» **EXERCISE DIRECTIONS**:
What you return should be each line of the data containing the string "Hyundai".

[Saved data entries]
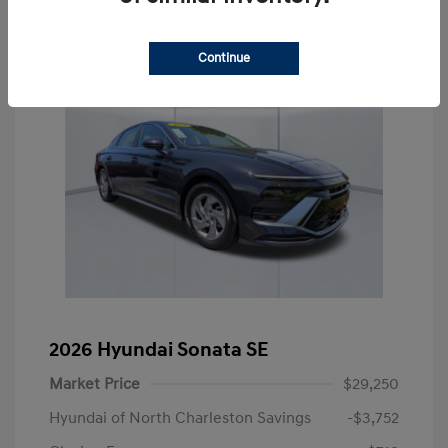
Continue
2026 Hyundai Sonata SE
Market Price
$29,250
Hyundai of North Charleston Savings
-$3,752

» **EXERCISE SOLUTION**:
2026 Hyundai Sonata SE
Hyundai of North Charleston Savings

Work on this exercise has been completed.